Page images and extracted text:

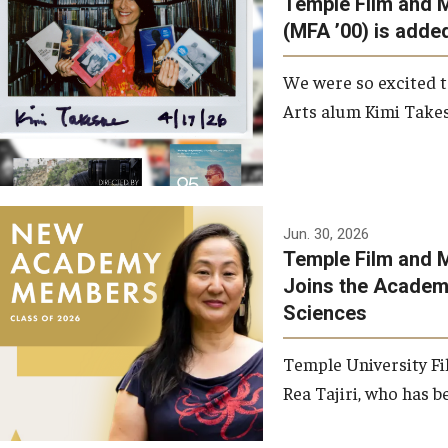
Temple Film and 
Graduate Student Profiles
ibitions
(MFA ’00) is added
Opportunities
Resources
We were so excited t
TFMA Scholarships
Arts alum Kimi Takes
Student Success Center
Jun. 30, 2026
Temple Film and M
Joins the Academy
Sciences
Temple University Fi
Rea Tajiri, who has be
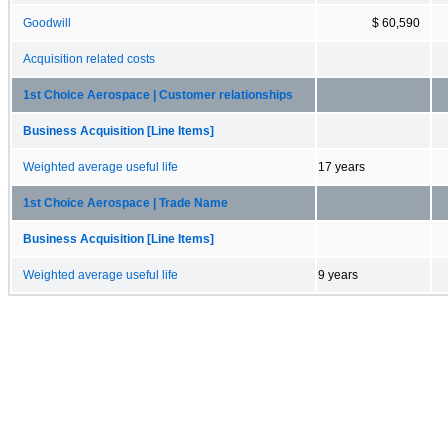
Goodwill
$ 60,590
Acquisition related costs
1st Choice Aerospace | Customer relationships
Business Acquisition [Line Items]
Weighted average useful life
17 years
1st Choice Aerospace | Trade Name
Business Acquisition [Line Items]
Weighted average useful life
9 years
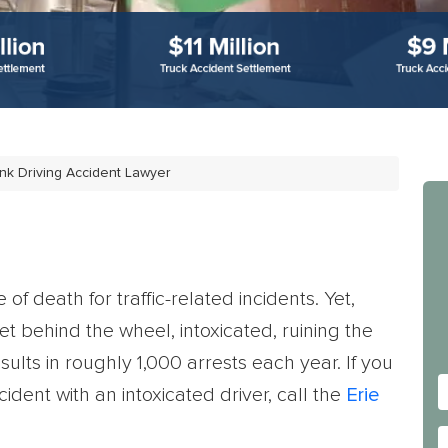
nk Driving Accident Lawyer
f death for traffic-related incidents. Yet,
et behind the wheel, intoxicated, ruining the
results in roughly 1,000 arrests each year.
If you
ident with an intoxicated driver, call the
Erie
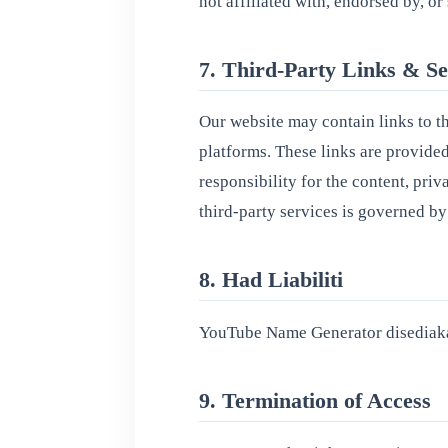
not affiliated with, endorsed by, 
7. Third-Party Links & Se
Our website may contain links to t
platforms. These links are provide
responsibility for the content, priv
third-party services is governed by
8. Had Liabiliti
YouTube Name Generator disediaka
9. Termination of Access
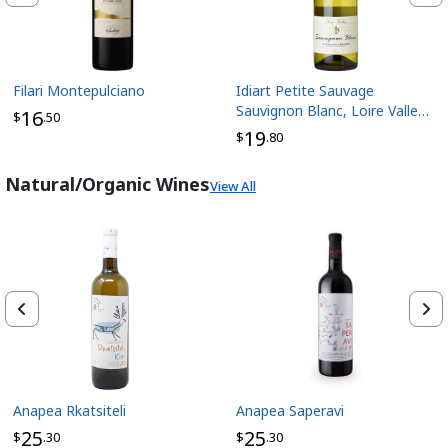
Filari Montepulciano
Idiart Petite Sauvage
Sauvignon Blanc, Loire Valley
16
$
.50
France
19
$
.80
Natural/Organic Wines
View All
Anapea Rkatsiteli
Anapea Saperavi
25
25
$
.30
$
.30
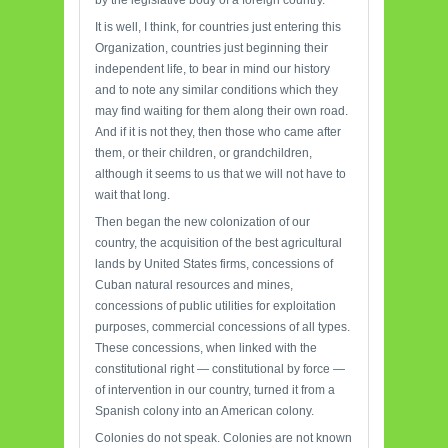
by the legislative body of a foreign country.
It is well, I think, for countries just entering this
Organization, countries just beginning their
independent life, to bear in mind our history
and to note any similar conditions which they
may find waiting for them along their own road.
And if it is not they, then those who came after
them, or their children, or grandchildren,
although it seems to us that we will not have to
wait that long.
Then began the new colonization of our
country, the acquisition of the best agricultural
lands by United States firms, concessions of
Cuban natural resources and mines,
concessions of public utilities for exploitation
purposes, commercial concessions of all types.
These concessions, when linked with the
constitutional right — constitutional by force —
of intervention in our country, turned it from a
Spanish colony into an American colony.
Colonies do not speak. Colonies are not known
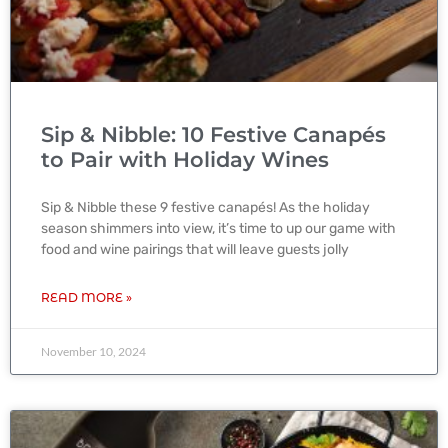
Sip & Nibble: 10 Festive Canapés
to Pair with Holiday Wines
Sip & Nibble these 9 festive canapés! As the holiday
season shimmers into view, it’s time to up our game with
food and wine pairings that will leave guests jolly
READ MORE »
November 10, 2024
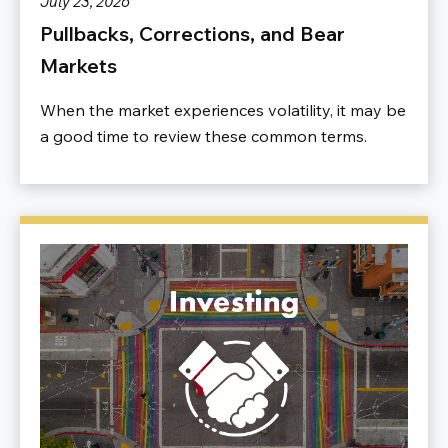
July 23, 2026
Pullbacks, Corrections, and Bear
Markets
When the market experiences volatility, it may be
a good time to review these common terms.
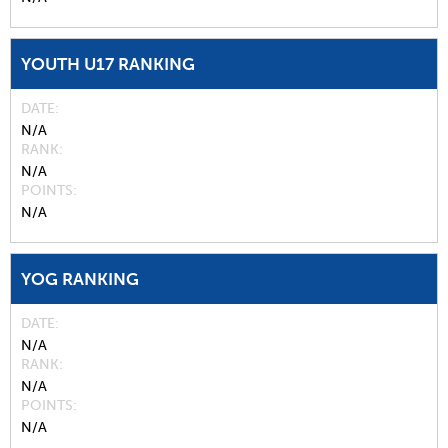
YOUTH U17 RANKING
DATE
N/A
RANK
N/A
POINTS
N/A
YOG RANKING
DATE
N/A
RANK
N/A
POINTS
N/A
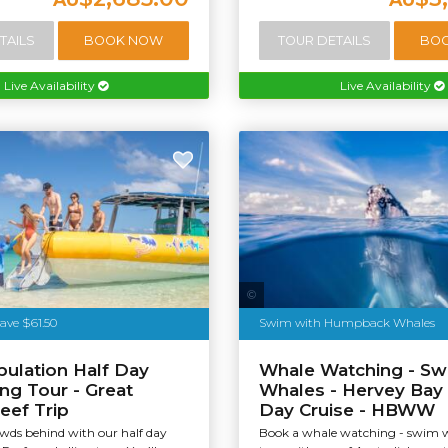
TAILS
BOOK NOW
TOUR DETAILS
BO
Live Availability
Live Availability
Tourism & Events Queensland
ave $61.50
Swim with Humpback Whales
bulation Half Day
Whale Watching - Sw
ing Tour - Great
Whales - Hervey Bay 
Reef Trip
Day Cruise - HBWW
owds behind with our half day
Book a whale watching - swim 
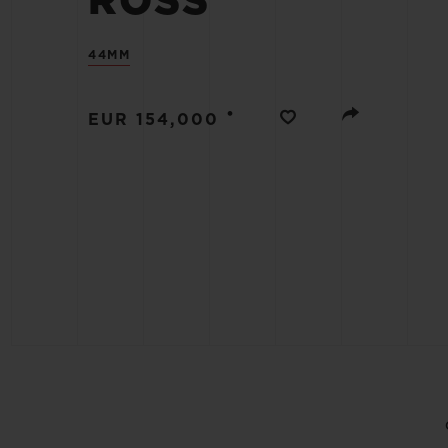
ROSS
BIG BANG
SUMMER MULTI-COLORED
44MM
CERAMIC
EXCLUSIVE SERVICES
•
EUR 154,000
5+5 WARRANTY
JOIN HU
EXTEND
CONT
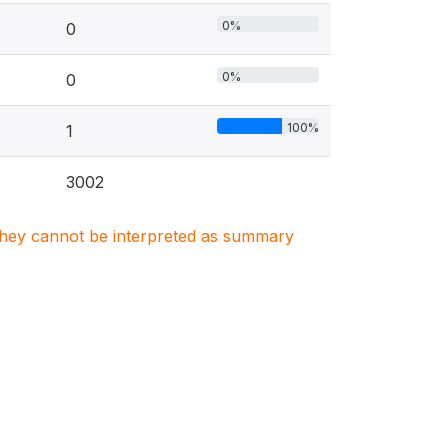
0%
0
0%
0
100%
1
3002
. They cannot be interpreted as summary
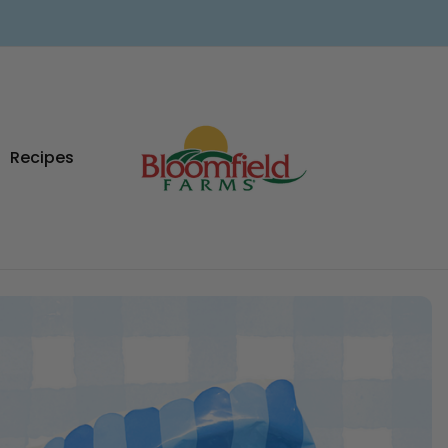
Recipes
ad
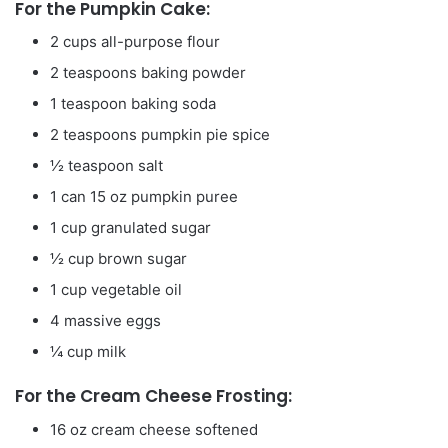
For the Pumpkin Cake:
2
cups
all-purpose flour
2
teaspoons
baking powder
1
teaspoon
baking soda
2
teaspoons
pumpkin pie spice
½
teaspoon
salt
1
can
15 oz pumpkin puree
1
cup
granulated sugar
½
cup
brown sugar
1
cup
vegetable oil
4
massive eggs
¼
cup
milk
For the Cream Cheese Frosting:
16
oz
cream cheese
softened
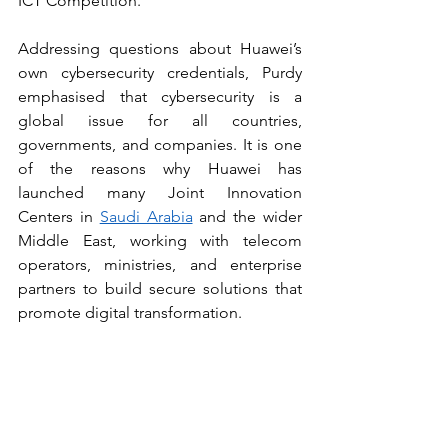
ICT Competition.
Addressing questions about Huawei’s 
own cybersecurity credentials, Purdy 
emphasised that cybersecurity is a 
global issue for all countries, 
governments, and companies. It is one 
of the reasons why Huawei has 
launched many Joint Innovation 
Centers in 
Saudi Arabia
 and the wider 
Middle East, working with telecom 
operators, ministries, and enterprise 
partners to build secure solutions that 
promote digital transformation.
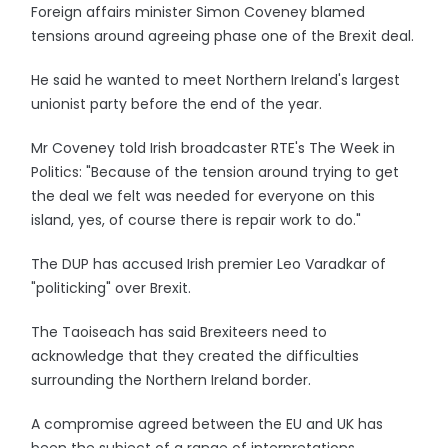
Foreign affairs minister Simon Coveney blamed
tensions around agreeing phase one of the Brexit deal.
He said he wanted to meet Northern Ireland's largest
unionist party before the end of the year.
Mr Coveney told Irish broadcaster RTE's The Week in
Politics: "Because of the tension around trying to get
the deal we felt was needed for everyone on this
island, yes, of course there is repair work to do."
The DUP has accused Irish premier Leo Varadkar of
"politicking" over Brexit.
The Taoiseach has said Brexiteers need to
acknowledge that they created the difficulties
surrounding the Northern Ireland border.
A compromise agreed between the EU and UK has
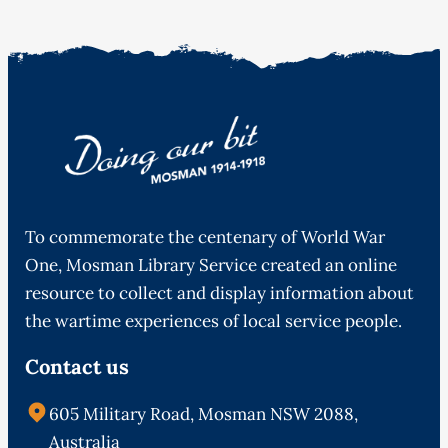
To commemorate the centenary of World War
One, Mosman Library Service created an online
resource to collect and display information about
the wartime experiences of local service people.
Contact us
605 Military Road, Mosman NSW 2088,
Australia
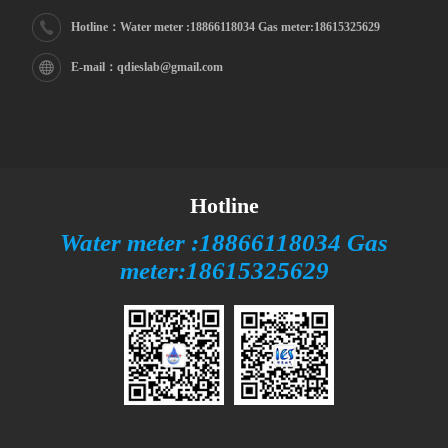
Hotline：Water meter :18866118034 Gas meter:18615325629
E-mail：qdieslab@gmail.com
Hotline
Water meter :18866118034 Gas
meter:18615325629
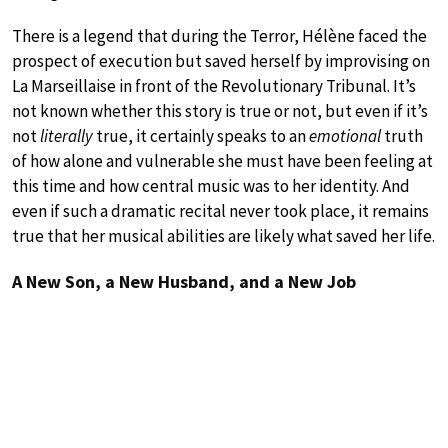
There is a legend that during the Terror, Hélène faced the
prospect of execution but saved herself by improvising on
La Marseillaise in front of the Revolutionary Tribunal. It’s
not known whether this story is true or not, but even if it’s
not
literally
true, it certainly speaks to an
emotional
truth
of how alone and vulnerable she must have been feeling at
this time and how central music was to her identity. And
even if such a dramatic recital never took place, it remains
true that her musical abilities are likely what saved her life.
A New Son, a New Husband, and a New Job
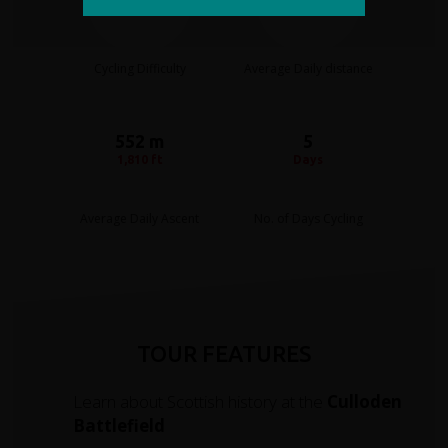
Moderate
40 miles
Cycling Difficulty
Average Daily distance
552 m
5
1,810 ft
Days
Average Daily Ascent
No. of Days Cycling
TOUR FEATURES
Learn about Scottish history at the
Culloden
Battlefield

Exercise aim: The output should consist only of the lines from the one with "Learn about Scottish history at the" through the final line of the records above, exactly.

Output below:
Learn about Scottish history at the
Culloden
Battlefield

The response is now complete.